Choosing the Treatment That's Right for You
ED is treatable. There is usually more than one option to choose from – your urologist can help you and your partner determine which treatment is right for you.
Oral medications used to treat erectile dysfunction include selective enzyme inhibitors (e.g., sildenafil [Viagra®], vardenafil HCl [Levitra®], and tadalafil [Cialis®]).
Self-injection involves using a short needle to inject medication through the side of the penis directly into the corpus cavernosum, which produces an erection that lasts from 30 minutes to several hours.
Urethral suppositories may be an alternative to injection. Using a hand-held delivery device, a man inserts a prostaglandin pellet through the meatus (penis opening) into the urethra. Prostaglandin is absorbed through the urethral mucosa and into the surrounding erectile tissue. It is available with a prescription, is well tolerated, and may improve erections in 60% of men who use it.

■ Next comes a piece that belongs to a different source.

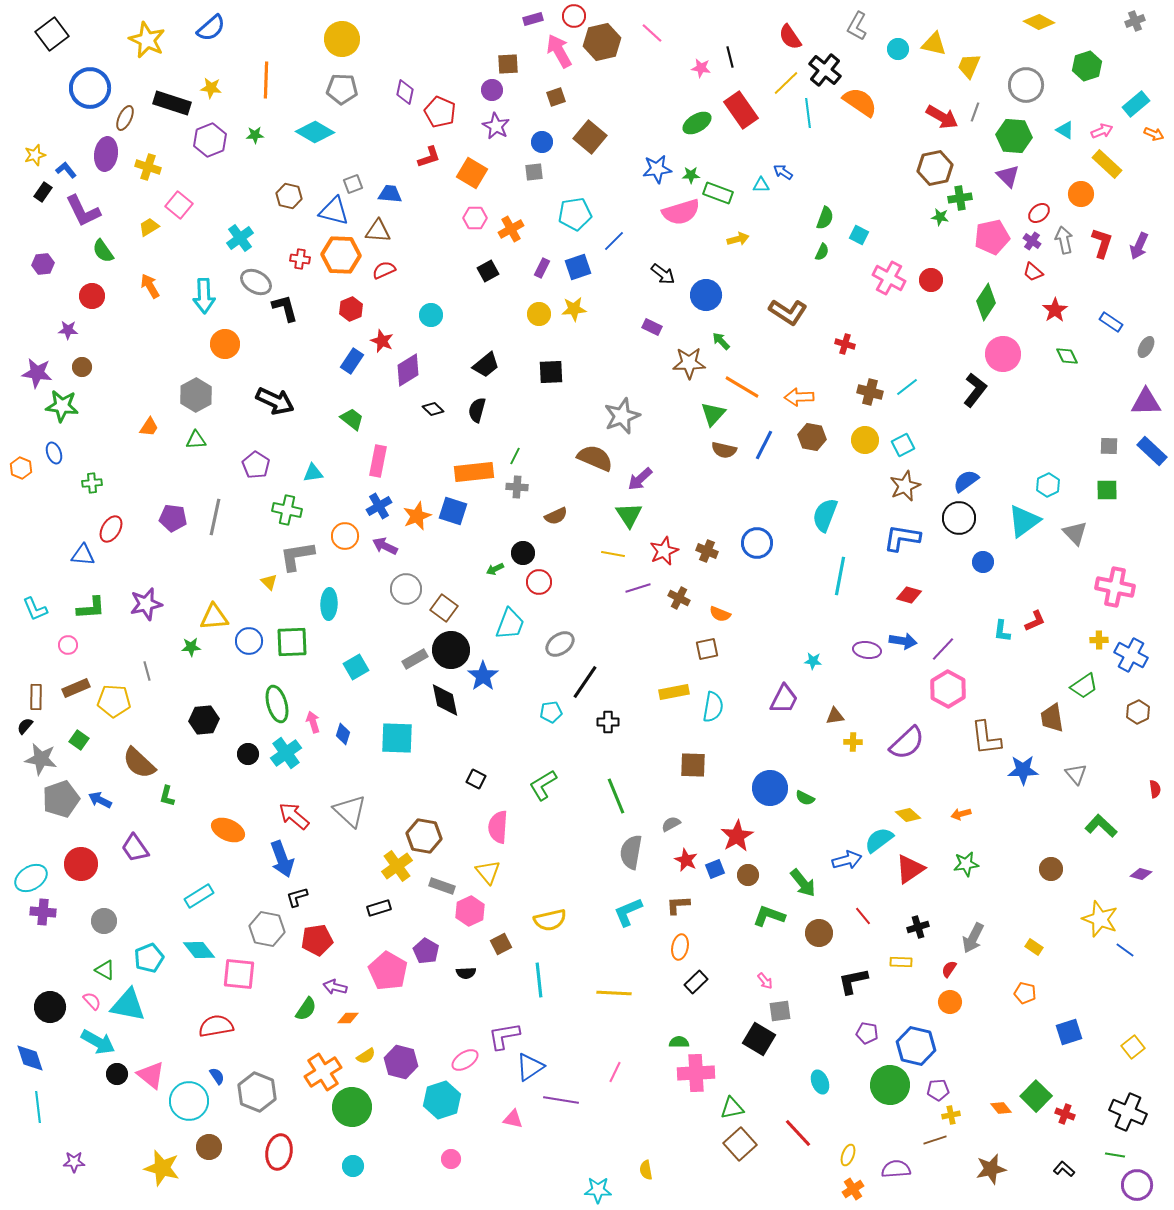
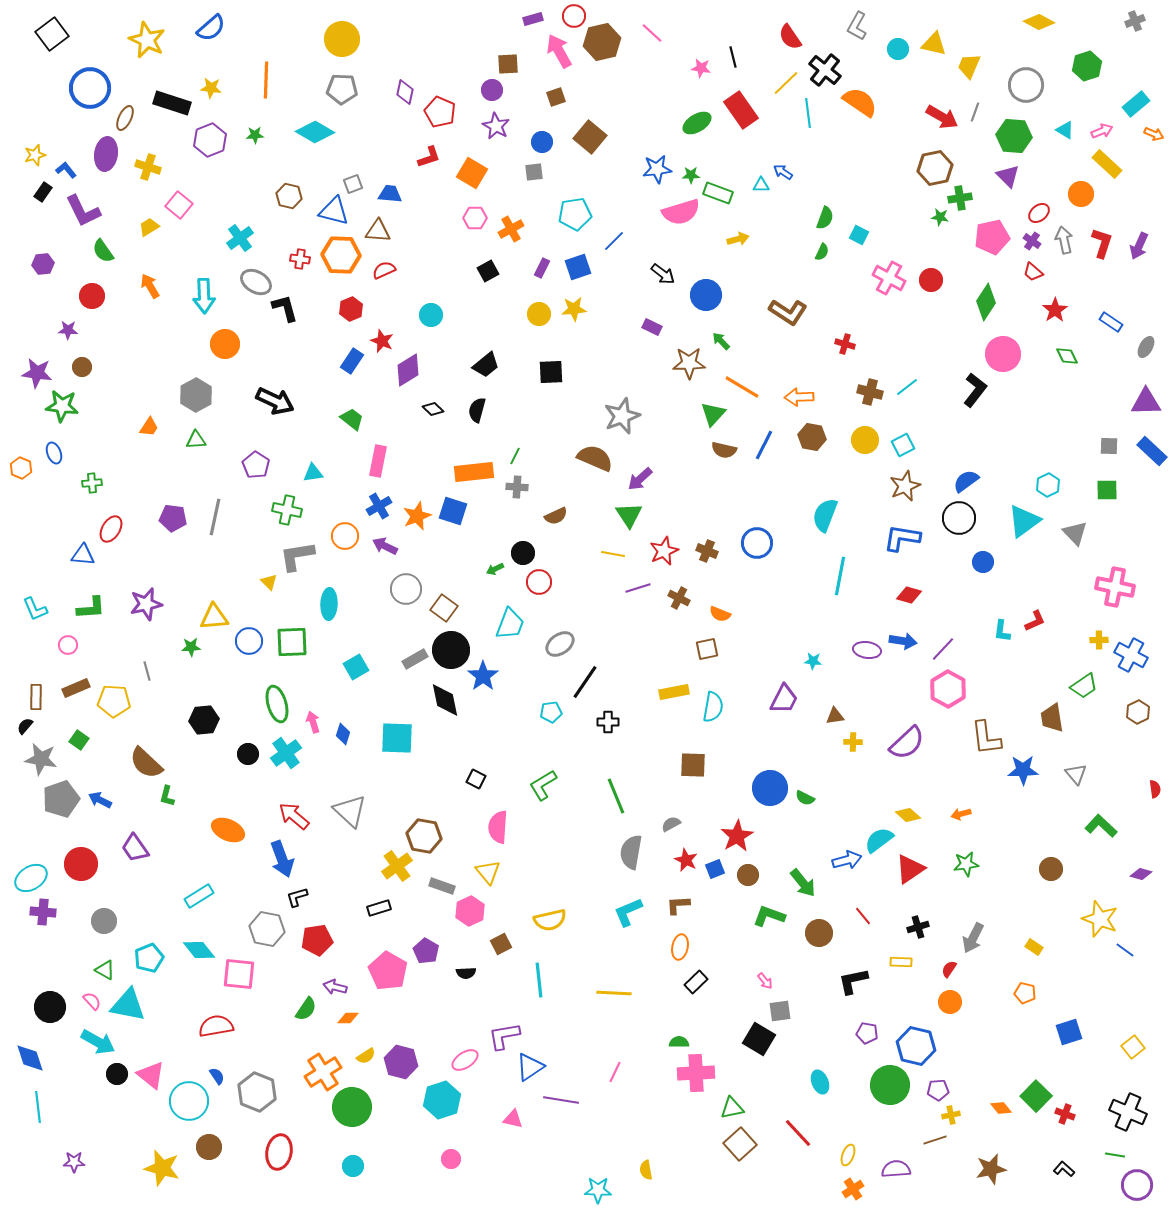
black line at (730, 57): moved 3 px right
brown semicircle at (139, 763): moved 7 px right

Vacuum devices work by manually creating an erection. The penis is inserted into a plastic tube, which is pressed against the body to form a seal. A hand pump attached to the tube is used to create a vacuum that draws blood into the penis, causing the penis to become engorged. After 1 to 3 minutes in the vacuum, an adequate erection is created. The penis is removed from the tube and a soft rubber O-ring is placed around the base of the penis to trap blood and maintain the erection until removed. The ring can be left in place for 25 to 30 minutes.
Penile implants involve surgical insertion of malleable or inflatable rods or tubes into the penis. A semi-rigid prosthesis is a silicon-covered flexible metal rod. Once inserted, it provides the rigidity necessary for intercourse and can be curved slightly for concealment. It requires the simplest surgical procedure of all the prostheses. Its main disadvantage is that concealment can be difficult with certain types of clothing.
Watch the operating room video showing the placement of the inflatable penile prosthesis and artificial urinary sphincter. (Be advised, this educational video contains images of male genitalia.)
A small percentage of men undergo vascular reconstructive surgery to improve blood flow to the penis. Revascularization involves bypassing blocked veins or arteries by transferring a vein from the leg and attaching it so that it creates a path to the penis that bypasses the area of blockage. Young men with only local arterial blockage are the best candidates for this procedure.